Beware of Self-Directed IRAs
When it comes to saving and investing for retirement, you have many choices and tools to employ. You might have a 401(k) plan at your workplace, for example. That's great, but one downside to it is that the investment options it gives you might be limited to a suite of mutual funds, many unthrilling. Thus, IRAs can be more attractive, because they let you invest in a huge array of mutual funds, plus a wide range of individual stocks, bonds, CDs, and more. There's a way to have an even wider range of investments, if you want, including real estate -- via a self-directed IRA. Just think twice before you opt for one.
The obvious upside of a self-directed IRA, at least for some folks, is the wider range of possible investments that they permit. For example, you can use one to invest in real estate or in a private business. As my colleague Dan Caplinger has explained, this can be a big deal, if you see significantly more growth potential for you in a kind of investment that a conventional IRA doesn't permit. Fledgling businesses can be extra risky, and many ultimately fail -- but when they do succeed, they can create big wealth for the early investors who were able to get in well before the company went public and issued common stock on the open market.
A self-directed IRA can hold all kinds of investments, such as oil and gas, cattle, promissory notes, and actual gold (as opposed to gold funds or stock in gold-related companies).
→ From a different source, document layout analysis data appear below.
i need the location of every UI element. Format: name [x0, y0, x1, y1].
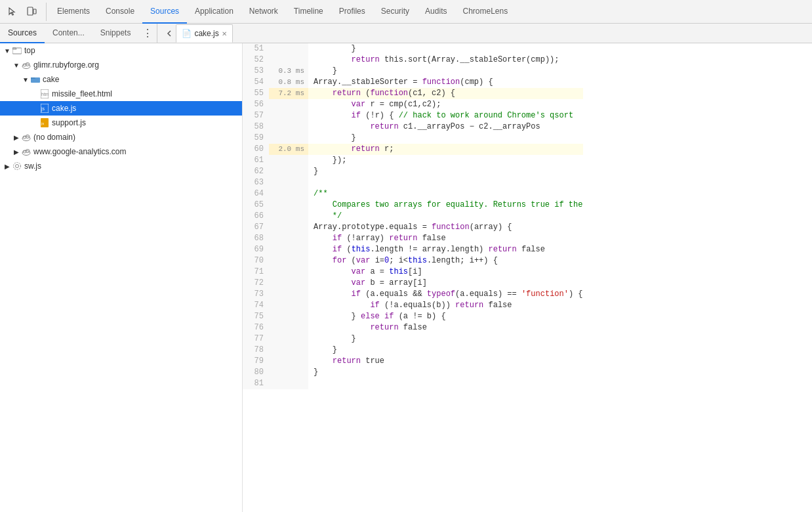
tree-label-cake-folder: cake — [43, 75, 59, 84]
tree-item-support-js[interactable]: js support.js — [0, 116, 242, 130]
line-code: return false — [308, 322, 427, 333]
svg-text:htm: htm — [41, 92, 49, 96]
tab-security[interactable]: Security — [373, 0, 417, 24]
line-timing: 7.2 ms — [269, 88, 308, 99]
line-number: 75 — [243, 311, 269, 322]
more-tabs-button[interactable]: ⋮ — [138, 24, 157, 43]
line-code: if (a.equals && typeof(a.equals) == 'fun… — [308, 289, 583, 300]
code-line: 557.2 ms return (function(c1, c2) { — [243, 88, 583, 99]
code-line: 51 } — [243, 43, 583, 54]
tab-profiles[interactable]: Profiles — [331, 0, 373, 24]
code-line: 58 return c1.__arrayPos − c2.__arrayPos — [243, 121, 583, 133]
line-timing — [269, 356, 308, 367]
tree-item-sw-js[interactable]: ▶ sw.js — [0, 159, 242, 173]
tab-network[interactable]: Network — [241, 0, 286, 24]
tab-audits[interactable]: Audits — [417, 0, 455, 24]
toolbar-icons — [3, 3, 47, 21]
line-code: var b = array[i] — [308, 278, 427, 289]
tree-item-missile-fleet[interactable]: htm missile_fleet.html — [0, 87, 242, 101]
file-tab-label: cake.js — [194, 29, 218, 38]
tree-item-google-analytics[interactable]: ▶ www.google-analytics.com — [0, 144, 242, 159]
line-number: 70 — [243, 255, 269, 267]
svg-rect-2 — [12, 48, 22, 54]
devtools-toolbar: Elements Console Sources Application Net… — [0, 0, 812, 24]
code-line: 77 } — [243, 333, 583, 345]
tree-arrow-no-domain: ▶ — [12, 133, 21, 142]
tree-label-no-domain: (no domain) — [33, 133, 75, 142]
tree-item-no-domain[interactable]: ▶ (no domain) — [0, 130, 242, 144]
tree-item-cake-folder[interactable]: ▼ cake — [0, 72, 242, 87]
main-layout: ▼ top ▼ glimr.rubyforge.org ▼ cake — [0, 43, 812, 512]
line-number: 76 — [243, 322, 269, 333]
code-line: 69 if (this.length != array.length) retu… — [243, 244, 583, 255]
line-timing — [269, 133, 308, 144]
line-code: return (function(c1, c2) { — [308, 88, 455, 99]
line-number: 61 — [243, 155, 269, 166]
line-number: 63 — [243, 177, 269, 188]
panel-tab-content[interactable]: Conten... — [45, 24, 92, 43]
line-code: if (!a.equals(b)) return false — [308, 300, 512, 311]
code-line: 63 — [243, 177, 583, 188]
panel-tab-snippets[interactable]: Snippets — [92, 24, 139, 43]
line-code: return c1.__arrayPos − c2.__arrayPos — [308, 121, 540, 133]
tab-console[interactable]: Console — [98, 0, 142, 24]
cloud-icon-glimr — [21, 60, 31, 70]
line-code: Compares two arrays for equality. Return… — [308, 200, 582, 211]
code-line: 602.0 ms return r; — [243, 144, 583, 155]
line-number: 80 — [243, 367, 269, 378]
tree-arrow-empty1 — [30, 89, 39, 98]
line-timing — [269, 155, 308, 166]
code-line: 73 if (a.equals && typeof(a.equals) == '… — [243, 289, 583, 300]
tab-application[interactable]: Application — [187, 0, 241, 24]
line-timing — [269, 244, 308, 255]
tab-sources[interactable]: Sources — [142, 0, 187, 24]
line-number: 66 — [243, 211, 269, 222]
tree-item-cake-js[interactable]: js cake.js — [0, 101, 242, 116]
line-number: 81 — [243, 378, 269, 389]
gear-icon-sw — [12, 161, 22, 171]
code-line: 65 Compares two arrays for equality. Ret… — [243, 200, 583, 211]
line-timing — [269, 278, 308, 289]
line-number: 77 — [243, 333, 269, 345]
tree-label-support-js: support.js — [52, 118, 86, 127]
line-code: } — [308, 43, 356, 54]
line-timing — [269, 211, 308, 222]
code-line: 59 } — [243, 133, 583, 144]
tree-item-top[interactable]: ▼ top — [0, 43, 242, 58]
code-line: 540.8 msArray.__stableSorter = function(… — [243, 77, 583, 88]
tab-elements[interactable]: Elements — [49, 0, 98, 24]
code-line: 66 */ — [243, 211, 583, 222]
code-line: 52 return this.sort(Array.__stableSorter… — [243, 54, 583, 66]
code-editor[interactable]: 51 }52 return this.sort(Array.__stableSo… — [243, 43, 812, 512]
tree-item-glimr[interactable]: ▼ glimr.rubyforge.org — [0, 58, 242, 72]
line-code: if (this.length != array.length) return … — [308, 244, 545, 255]
line-number: 51 — [243, 43, 269, 54]
line-timing — [269, 267, 308, 278]
file-tab-close-button[interactable]: ✕ — [222, 30, 227, 37]
line-code: } else if (a != b) { — [308, 311, 446, 322]
file-js-icon-cake: js — [39, 103, 50, 114]
panel-tab-sources[interactable]: Sources — [0, 24, 45, 43]
line-number: 79 — [243, 356, 269, 367]
file-tree-sidebar: ▼ top ▼ glimr.rubyforge.org ▼ cake — [0, 43, 243, 512]
tab-nav-back-icon[interactable] — [163, 24, 176, 43]
file-tab-icon: 📄 — [182, 29, 192, 38]
line-timing — [269, 289, 308, 300]
line-timing — [269, 177, 308, 188]
cloud-icon-no-domain — [21, 132, 31, 142]
line-timing — [269, 54, 308, 66]
file-tab-cake-js[interactable]: 📄 cake.js ✕ — [176, 24, 232, 43]
tree-label-sw-js: sw.js — [24, 161, 41, 171]
code-line: 56 var r = cmp(c1,c2); — [243, 99, 583, 110]
tab-timeline[interactable]: Timeline — [286, 0, 331, 24]
code-line: 62} — [243, 166, 583, 177]
tree-arrow-google: ▶ — [12, 147, 21, 156]
line-timing — [269, 378, 308, 389]
svg-text:js: js — [41, 121, 44, 125]
code-line: 70 for (var i=0; i<this.length; i++) { — [243, 255, 583, 267]
tab-chromelens[interactable]: ChromeLens — [455, 0, 516, 24]
line-number: 72 — [243, 278, 269, 289]
line-timing — [269, 188, 308, 200]
device-toggle-icon[interactable] — [22, 3, 41, 21]
cursor-icon[interactable] — [3, 3, 21, 21]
Even racehorses can qualify. There are some limits, though, with investments such as collectibles or insurance disallowed. "Self-dealing," investing in your own company or in a way that benefits certain family members, is prohibited. (Examples might include buying yourself a vacation home or issuing a mortgage to your son so he can buy a home.)
Of course, it's not all upside with self-directed IRAs, and a good case can be made that they should just be avoided. For example, there are a lot of rules regarding them, so you might want to consult a financial or tax pro before proceeding. You may actually need to hire legal or other professional help in proceeding with this kind of investment, and those costs can add up. (Real estate investments might need occasional appraisals, for example.)
And the rules for self-directed IRAs can make things difficult, too. With traditional IRAs, the IRA owner must start taking "required minimum distributions" beginning at age 70 ½ (this isn't the case with a Roth IRA) -- and that can be problematic, if the IRA holds assets from which you can't easily shave off portions annually. Traditional IRAs also levy taxes on withdrawals at your ordinary income rate, and that can be as high as 25% or even almost 40%. (Again, the Roth has much appeal, since its withdrawals can be tax-free.)
Then there are scams. Many con artists out there preying on gullible folks have taken to promoting self-directed IRAs.
The biggest knock against self-directed IRAs, if you ask me, is that they permit you to invest your very valuable retirement money in investments that tend to be riskier than many alternatives. Yes, you might really want a big return on your money, but you may be more likely to earn that via a conventional IRA and index funds or carefully selected individual stocks. That's "self-directed," too, in the sense that you're the one choosing the investments and calling the shots.